SENZA VACCINO CONTINUERANNO LE EPIDEMIE

L’America annuncia la pillola anti Covid, ma…
By Gino Consorti
Pubblicato il 30 Ottobre 2021

Con il professor Giuseppe Remuzzi, direttore dell’Istituto di Ricerche Farmacologiche Mario Negri, parliamo del nuovo farmaco e degli scenari futuri. “La strada più semplice – afferma – è vaccinare il mondo il più rapidamente possibile, inclusi i bambini”

In attesa che il buonsenso, il senso di comunità, il rispetto verso gli altri e soprattutto nei confronti della vita abbiano il sopravvento su quanti ancora, con assoluta negligenza rifiutano il vaccino, la cronaca recente ha annunciato dall’America l’arrivo della pillola anti Covid: il Molnupiravir.

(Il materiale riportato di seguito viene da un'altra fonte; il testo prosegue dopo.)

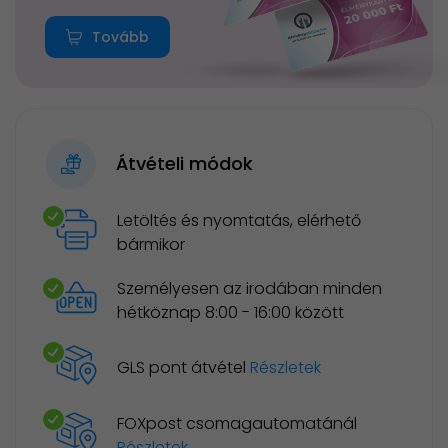
Tovább
Átvételi módok
Letöltés és nyomtatás, elérhető
bármikor
Személyesen az irodában minden
hétköznap 8:00 - 16:00 között
GLS pont átvétel
Részletek
FOXpost csomagautomatánál
Részletek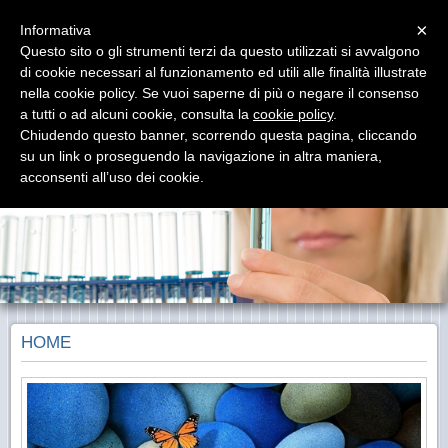
Menu
×
Informativa
Questo sito o gli strumenti terzi da questo utilizzati si avvalgono
di cookie necessari al funzionamento ed utili alle finalità illustrate
nella cookie policy. Se vuoi saperne di più o negare il consenso
a tutti o ad alcuni cookie, consulta la
cookie policy
.
farmaxiaonline.com
Chiudendo questo banner, scorrendo questa pagina, cliccando
Servizi per la Salute ed il Benessere
su un link o proseguendo la navigazione in altra maniera,
acconsenti all’uso dei cookie.
HOME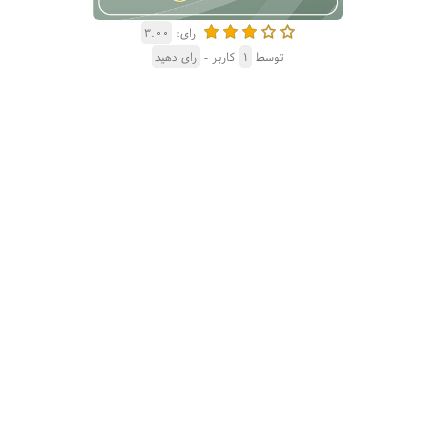
رای:
۳.۰۰
توسط
۱
کاربر -
رای دهید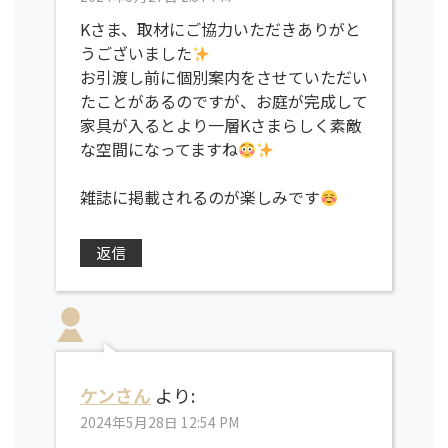
Kさま、取材にご協力いただきありがと
うございました
お引渡し前に個別案内をさせていただい
たことがあるのですが、お庭が完成して
家具が入るとより一層Kさまらしく素敵
な空間になってますね
雑誌に掲載されるのが楽しみです
返信
ケンさん
より:
2024年5月28日 12:54 PM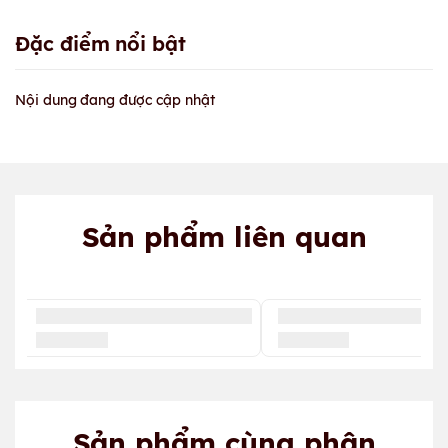
Đặc điểm nổi bật
Nội dung đang được cập nhật
Sản phẩm liên quan
Sản phẩm cùng phân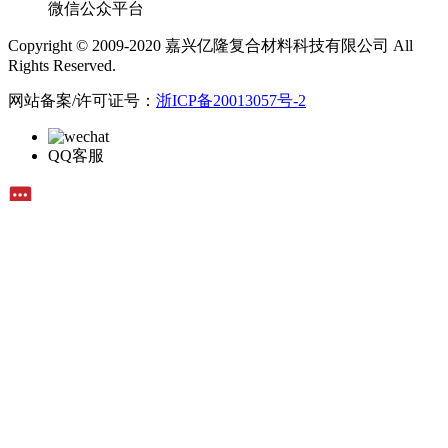
微信公众平台
Copyright © 2009-2020 嘉兴亿隆复合材料科技有限公司 All
Rights Reserved.
网站备案/许可证号：
浙ICP备20013057号-2
QQ客服
在线留言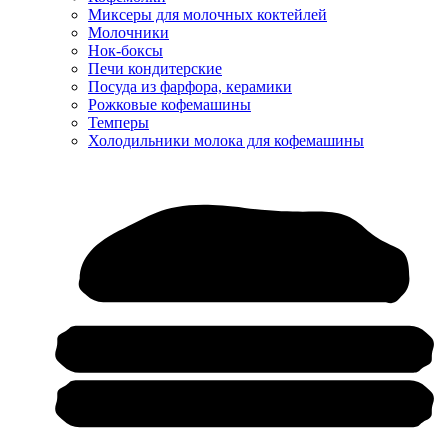
Миксеры для молочных коктейлей
Молочники
Нок-боксы
Печи кондитерские
Посуда из фарфора, керамики
Рожковые кофемашины
Темперы
Холодильники молока для кофемашины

Precisamente la Merck & Co., una delle più grandi società farmaceutiche del mondo con sede nel New Jersey e Ridgeback Biotherapeutics, un’azienda biotecnologica di Miami, in Florida, hanno presentato domanda di autorizzazione all’uso di emergenza alla Food and Drug Administration (Fda), l’ente governativo statunitense che si occupa della regolamentazione dei prodotti alimentari e farmaceutici, per il trattamento antivirale orale per Covid-19. Di conseguenza, se venisse autorizzato, Molnupiravir potrebbe essere il primo farmaco antivirale orale per il trattamento della malattia causata dal coronavirus Sars-CoV-2. E in vista di un potenziale via libera, Merck & Co. ha dichiarato di aver iniziato a confezionare la pillola prevedendo di arrivare alla produzione di 10 milioni di cicli di trattamento entro la fine del 2021.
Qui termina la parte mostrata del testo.